**Input for this task:**

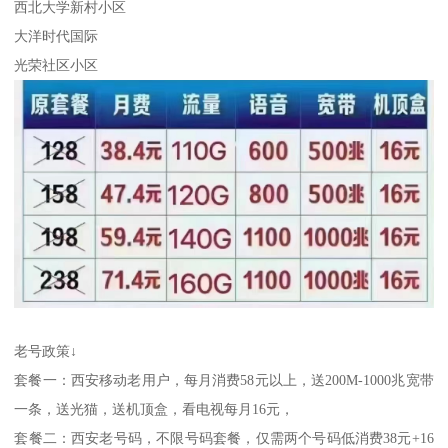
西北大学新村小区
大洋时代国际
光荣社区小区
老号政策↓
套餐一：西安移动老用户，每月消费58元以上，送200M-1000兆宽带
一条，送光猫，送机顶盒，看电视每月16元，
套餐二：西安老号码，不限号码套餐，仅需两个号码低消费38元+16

==

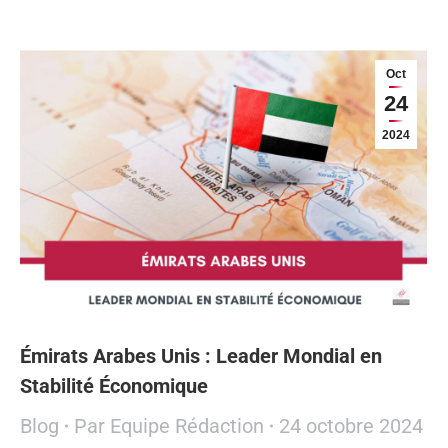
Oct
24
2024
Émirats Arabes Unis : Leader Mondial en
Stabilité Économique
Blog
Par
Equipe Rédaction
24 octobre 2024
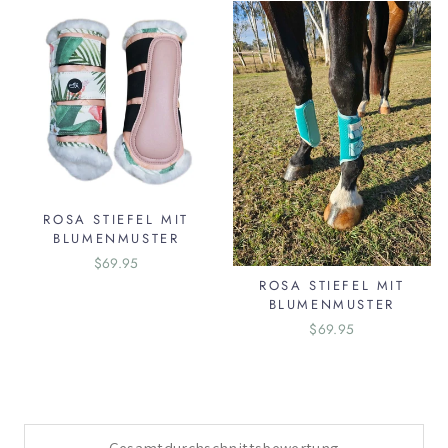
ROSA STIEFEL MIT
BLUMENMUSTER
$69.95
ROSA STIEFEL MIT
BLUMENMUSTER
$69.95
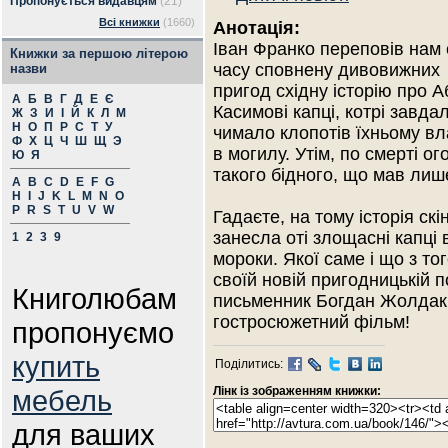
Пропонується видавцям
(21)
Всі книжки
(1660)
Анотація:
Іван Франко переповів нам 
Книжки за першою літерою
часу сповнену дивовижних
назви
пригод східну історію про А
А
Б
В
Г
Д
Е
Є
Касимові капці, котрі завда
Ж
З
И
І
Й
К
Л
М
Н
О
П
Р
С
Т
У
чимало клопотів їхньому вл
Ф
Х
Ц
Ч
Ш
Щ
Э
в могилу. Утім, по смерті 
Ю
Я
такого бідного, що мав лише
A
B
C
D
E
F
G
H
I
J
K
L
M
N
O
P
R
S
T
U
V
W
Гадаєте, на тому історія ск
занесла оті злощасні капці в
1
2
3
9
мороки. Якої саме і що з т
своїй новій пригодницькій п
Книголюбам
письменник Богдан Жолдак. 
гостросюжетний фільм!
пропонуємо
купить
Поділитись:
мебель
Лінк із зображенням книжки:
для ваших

**Required work:** Retype the portion of the data above that starts on the line with "一条，送光猫，送机顶盒，看电视每月16元，" and finishes on the line with "套餐二：西安老号码，不限号码套餐，仅需两个号码低消费38元+16", including both of those lines.

**Answer to this task:**
一条，送光猫，送机顶盒，看电视每月16元，
套餐二：西安老号码，不限号码套餐，仅需两个号码低消费38元+16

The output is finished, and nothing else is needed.